In the field of large language models (LLMs), Knowledge Distillation (KD) is
a critical technique for transferring capabilities from teacher models to
student models. However, existing KD methods face limitations and challenges in
distillation of LLMs, including efficiency and insufficient measurement
capabilities of traditional KL divergence. It is shown that LLMs can serve as
an implicit reward function, which we define as a supplement to KL divergence.

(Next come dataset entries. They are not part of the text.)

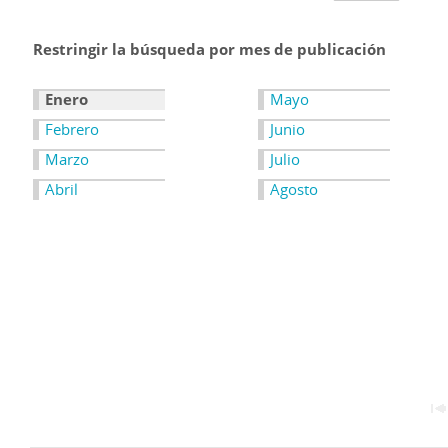
Restringir la búsqueda por mes de publicación
Enero
Mayo
Febrero
Junio
Marzo
Julio
Abril
Agosto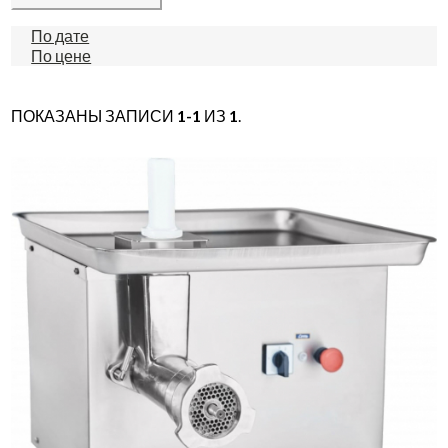
По дате
По цене
ПОКАЗАНЫ ЗАПИСИ
1-1
ИЗ
1
.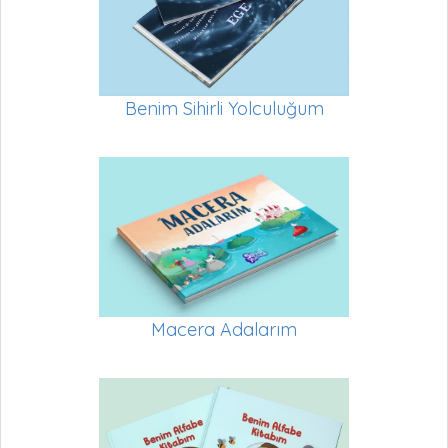
Benim Sihirli Yolculuğum
Macera Adalarım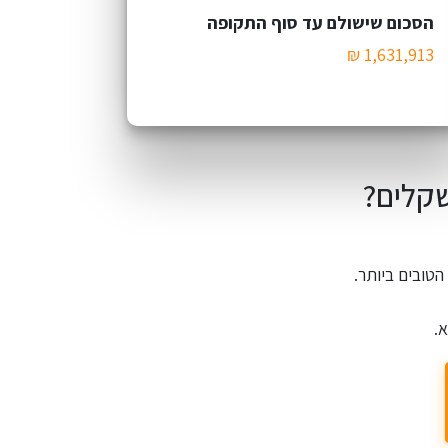
הסכום שישולם עד סוף התקופה
שקלים?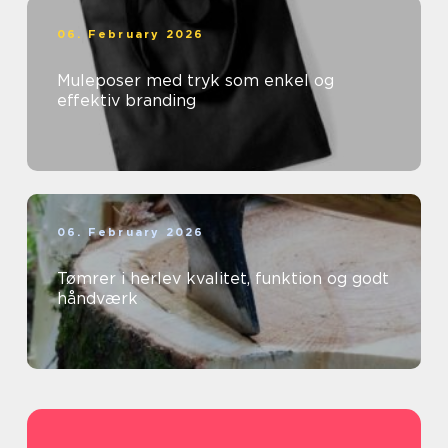
06. February 2026
Muleposer med tryk som enkel og
effektiv branding
06. February 2026
Tømrer i herlev kvalitet, funktion og godt
håndværk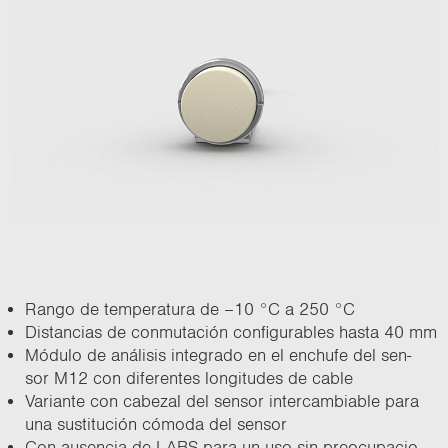
Rango de tem­pe­ra­tu­ra de –10 °C a 250 °C
Dis­tan­cias de con­mu­ta­ción con­fi­gu­ra­bles hasta 40 mm
Mó­du­lo de aná­li­sis in­te­gra­do en el en­chu­fe del sen­
sor M12 con di­fe­ren­tes lon­gi­tu­des de cable
Va­rian­te con ca­be­zal del sen­sor in­ter­cam­bia­ble para
una sus­ti­tu­ción có­mo­da del sen­sor
Con au­sen­cia de LABS para un uso sin preo­cu­pa­cio­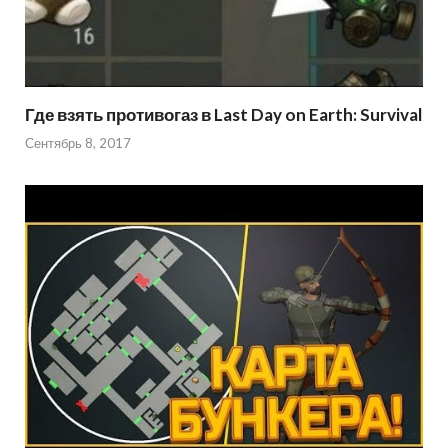
Где взять противогаз в Last Day on Earth: Survival
Сентябрь 8, 2017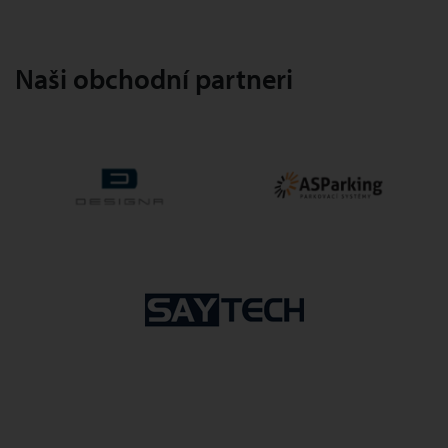
Naši obchodní partneri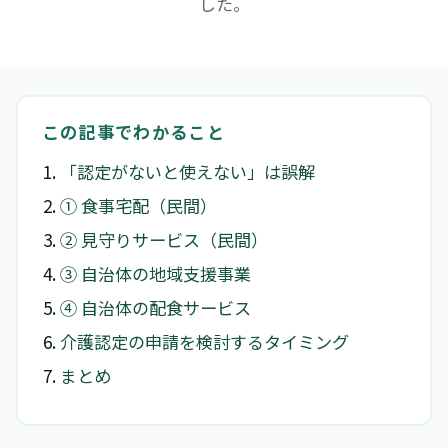
した。
この記事でわかること
「認定がないと使えない」は誤解
① 食事宅配（民間）
② 見守りサービス（民間）
③ 自治体の地域支援事業
④ 自治体の配食サービス
介護認定の申請を検討するタイミング
まとめ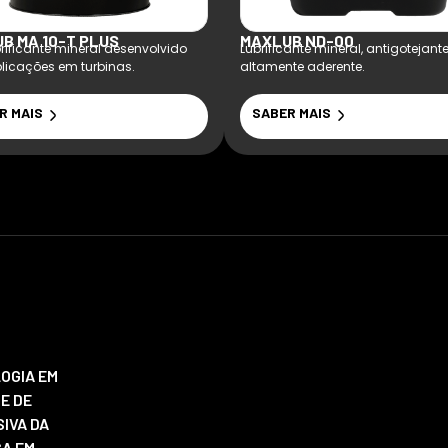
B MA 10-T PLUS
MAXLUB ND-00
brificante mineral desenvolvido
Lubrificante mineral, antigotejante
licações em turbinas.
altamente aderente.
R MAIS
SABER MAIS
OGIA EM
E DE
IVA DA
ÇA EM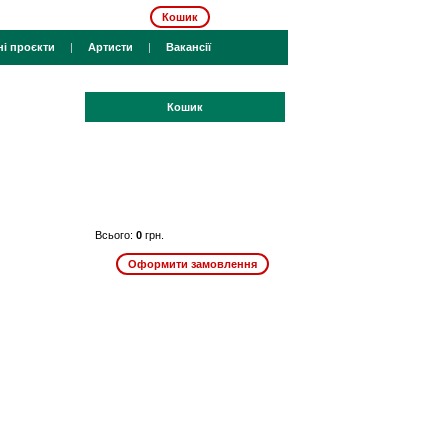
Кошик
ні проєкти
|
Артисти
|
Вакансії
Кошик
Всього:
0
грн.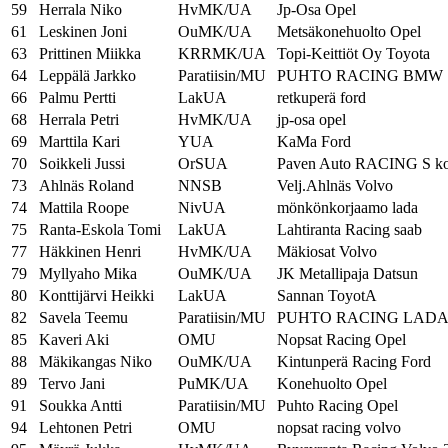
59
Herrala Niko
HvMK/UA
Jp-Osa Opel
61
Leskinen Joni
OuMK/UA
Metsäkonehuolto Opel
63
Prittinen Miikka
KRRMK/UA
Topi-Keittiöt Oy Toyota
64
Leppälä Jarkko
Paratiisin/MU
PUHTO RACING BMW
66
Palmu Pertti
LakUA
retkuperä ford
68
Herrala Petri
HvMK/UA
jp-osa opel
69
Marttila Kari
YUA
KaMa Ford
70
Soikkeli Jussi
OrSUA
Paven Auto RACING S kor
73
Ahlnäs Roland
NNSB
Velj.Ahlnäs Volvo
74
Mattila Roope
NivUA
mönkönkorjaamo lada
75
Ranta-Eskola Tomi
LakUA
Lahtiranta Racing saab
77
Häkkinen Henri
HvMK/UA
Mäkiosat Volvo
79
Myllyaho Mika
OuMK/UA
JK Metallipaja Datsun
80
Konttijärvi Heikki
LakUA
Sannan ToyotA
82
Savela Teemu
Paratiisin/MU
PUHTO RACING LAD
85
Kaveri Aki
OMU
Nopsat Racing Opel
88
Mäkikangas Niko
OuMK/UA
Kintunperä Racing Ford
89
Tervo Jani
PuMK/UA
Konehuolto Opel
91
Soukka Antti
Paratiisin/MU
Puhto Racing Opel
94
Lehtonen Petri
OMU
nopsat racing volvo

In this work, we propose Direct Preference Knowledge Distillation (DPKD) for
LLMs. DPKD utilizes distribution divergence to represent the preference loss
and implicit reward function. We re-formulate KD of LLMs into two stages: first
optimizing and objective consisting of implicit reward and reverse KL
divergence and then improving the preference probability of teacher outputs
over student outputs. We conducted experiments and analysis on various datasets
with LLM parameters ranging from 120M to 13B and demonstrate the broad
applicability and effectiveness of our DPKD approach. Meanwhile, we prove the
value and effectiveness of the introduced implicit reward and output preference
in KD through experiments and theoretical analysis. The DPKD method outperforms
the baseline method in both output response precision and exact match
percentage. Code and data are available at this https URL

在大型语言模型领域，我们提出了 Direct Preference Knowledge Distillation (DPKD) 方法，通过利用分布差异来表示偏好损失和隐式奖励函数，将语言模型知识蒸馏分为两个阶段，并通过实验证明了其广泛适用性和有效性。同时，我们通过实验和理论分析证明了引入的隐式奖励和输出偏好在知识蒸馏中的价值和效果，DPKD 方法在输出响应精度和完全匹配百分比上优于基准方法。